I remember writing about smart homes for Wired nearly 20 years ago and the technology just never seemed ready for primetime. I know that X10 has its evangelists, but from a mainstream perspective it almost felt like smart home tech was moving toward the retro-futurism zone of robot maids and, yes, jetpacks. But perhaps the prevalence of Wifi and the reality/buzz of "connected devices" is shifting that tide. At Institute for the Future where I'm a researcher, one of our clients is the DIY retailer Lowe's. Last night, they gave me a demo of their new Iris smart home system.
Iris is a plug-and-play product based around a hub that's outfitted with WiFi, Zigbee, and Z-Wave radios.

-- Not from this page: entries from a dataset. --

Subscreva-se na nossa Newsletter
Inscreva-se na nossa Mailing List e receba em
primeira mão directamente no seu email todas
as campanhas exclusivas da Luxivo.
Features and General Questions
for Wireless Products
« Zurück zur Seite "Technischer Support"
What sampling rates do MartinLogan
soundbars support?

The idea is that by having those three specs, the system can theoretically talk to almost any wireless connected device, from a thermostat and outlet that monitors energy usage to an alarm system and videocameras.

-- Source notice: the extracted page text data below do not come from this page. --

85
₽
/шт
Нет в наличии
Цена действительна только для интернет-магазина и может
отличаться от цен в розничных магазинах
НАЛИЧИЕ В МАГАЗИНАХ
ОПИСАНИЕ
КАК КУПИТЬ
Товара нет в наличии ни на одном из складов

The entire system is controlled by a customizable mobile app that appears to be dead simple to use. (A helluva lot easier than my current alarm system that required me to tape a cheat sheet explaining how to set zones, etc. above the keypad.)
Now, there are two really intriguing things about this besides its apparently simplicity: The first is that the starter kits are relatively inexpensive. For $180 you can get the hub and either a basic alarm system package or an energy system. ($299 and you get both packages.)
But the real kicker is that the folks I met with told me that Lowe's' near-term vision is to really open up the platform for anyone to hack on. Remember our friend Mikey Sklar who implanted an RFID chip into his hand and no longer needs to carry house keys? Get that man an Iris.